| WORK REQUIRED |
In the entries below, find the line with "Сравните конфигура" and the line with "ASME SB 829 Incoloy 800H /"; give again those lines and every line between them, exactly.

| DATA |
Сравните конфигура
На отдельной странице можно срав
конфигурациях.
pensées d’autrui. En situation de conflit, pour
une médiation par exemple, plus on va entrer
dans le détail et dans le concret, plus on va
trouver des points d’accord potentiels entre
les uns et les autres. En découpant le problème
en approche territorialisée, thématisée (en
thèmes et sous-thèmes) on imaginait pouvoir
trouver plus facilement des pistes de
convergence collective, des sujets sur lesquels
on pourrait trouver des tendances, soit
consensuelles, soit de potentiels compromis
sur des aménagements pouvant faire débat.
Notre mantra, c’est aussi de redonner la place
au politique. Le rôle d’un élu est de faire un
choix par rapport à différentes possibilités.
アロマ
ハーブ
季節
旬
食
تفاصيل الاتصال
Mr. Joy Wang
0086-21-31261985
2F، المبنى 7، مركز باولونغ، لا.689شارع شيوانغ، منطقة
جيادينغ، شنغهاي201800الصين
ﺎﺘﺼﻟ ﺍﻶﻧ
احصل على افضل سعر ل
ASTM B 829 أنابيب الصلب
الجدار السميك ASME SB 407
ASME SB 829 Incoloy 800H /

...

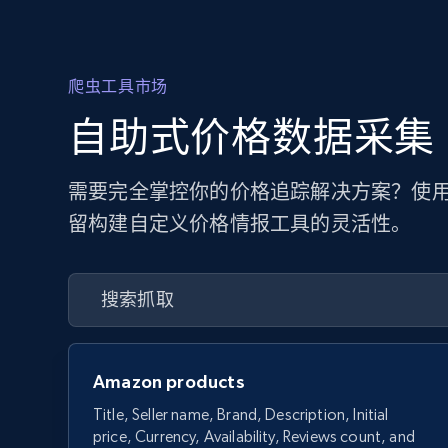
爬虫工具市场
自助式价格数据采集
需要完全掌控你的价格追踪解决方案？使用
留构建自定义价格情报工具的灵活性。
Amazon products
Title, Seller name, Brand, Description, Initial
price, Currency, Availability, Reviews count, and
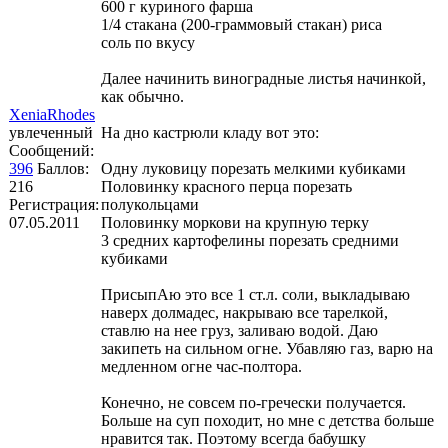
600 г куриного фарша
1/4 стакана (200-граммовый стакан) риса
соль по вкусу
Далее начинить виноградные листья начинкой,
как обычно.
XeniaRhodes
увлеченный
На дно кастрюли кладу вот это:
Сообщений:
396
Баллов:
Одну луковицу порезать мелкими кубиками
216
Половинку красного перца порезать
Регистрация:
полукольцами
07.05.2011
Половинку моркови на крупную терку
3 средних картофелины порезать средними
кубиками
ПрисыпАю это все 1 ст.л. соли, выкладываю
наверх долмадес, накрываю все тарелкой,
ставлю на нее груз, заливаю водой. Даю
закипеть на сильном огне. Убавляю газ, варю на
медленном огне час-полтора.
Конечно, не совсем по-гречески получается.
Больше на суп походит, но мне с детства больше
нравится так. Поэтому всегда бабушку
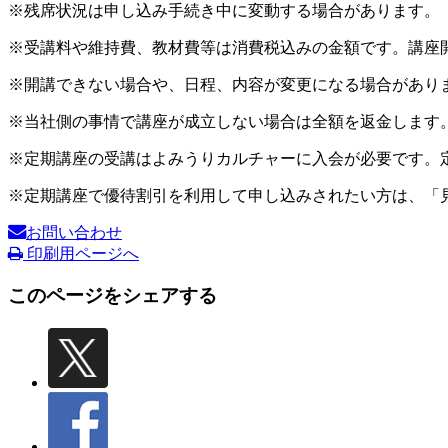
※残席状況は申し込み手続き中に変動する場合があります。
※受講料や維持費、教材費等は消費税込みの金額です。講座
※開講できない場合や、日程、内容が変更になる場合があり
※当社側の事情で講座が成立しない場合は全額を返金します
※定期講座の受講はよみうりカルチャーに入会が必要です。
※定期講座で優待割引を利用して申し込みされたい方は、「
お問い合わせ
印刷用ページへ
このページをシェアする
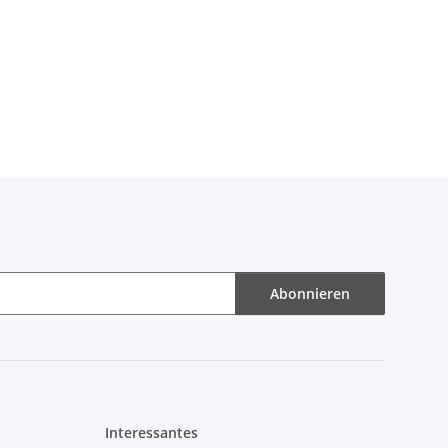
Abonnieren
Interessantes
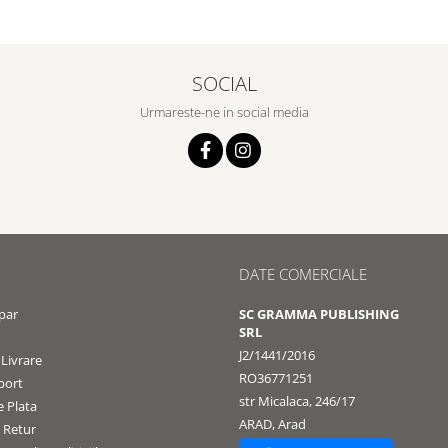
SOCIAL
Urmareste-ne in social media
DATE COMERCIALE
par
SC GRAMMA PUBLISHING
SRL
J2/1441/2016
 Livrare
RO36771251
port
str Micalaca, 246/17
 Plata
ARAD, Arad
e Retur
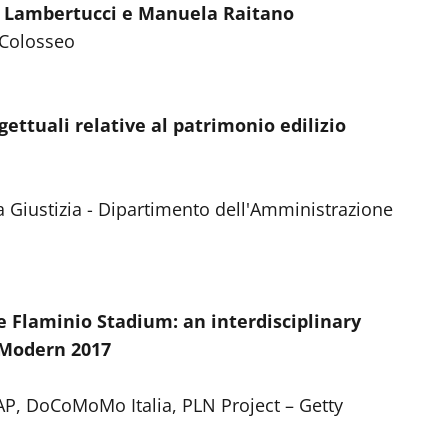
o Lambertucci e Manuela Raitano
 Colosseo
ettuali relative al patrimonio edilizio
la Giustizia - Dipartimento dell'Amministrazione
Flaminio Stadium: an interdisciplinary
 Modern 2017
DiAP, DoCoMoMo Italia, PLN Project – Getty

| WRITTEN SOLUTION |
Сравните конфигура
На отдельной странице можно срав
конфигурациях.
pensées d’autrui. En situation de conflit, pour
une médiation par exemple, plus on va entrer
dans le détail et dans le concret, plus on va
trouver des points d’accord potentiels entre
les uns et les autres. En découpant le problème
en approche territorialisée, thématisée (en
thèmes et sous-thèmes) on imaginait pouvoir
trouver plus facilement des pistes de
convergence collective, des sujets sur lesquels
on pourrait trouver des tendances, soit
consensuelles, soit de potentiels compromis
sur des aménagements pouvant faire débat.
Notre mantra, c’est aussi de redonner la place
au politique. Le rôle d’un élu est de faire un
choix par rapport à différentes possibilités.
アロマ
ハーブ
季節
旬
食
تفاصيل الاتصال
Mr. Joy Wang
0086-21-31261985
2F، المبنى 7، مركز باولونغ، لا.689شارع شيوانغ، منطقة
جيادينغ، شنغهاي201800الصين
ﺎﺘﺼﻟ ﺍﻶﻧ
احصل على افضل سعر ل
ASTM B 829 أنابيب الصلب
الجدار السميك ASME SB 407
ASME SB 829 Incoloy 800H /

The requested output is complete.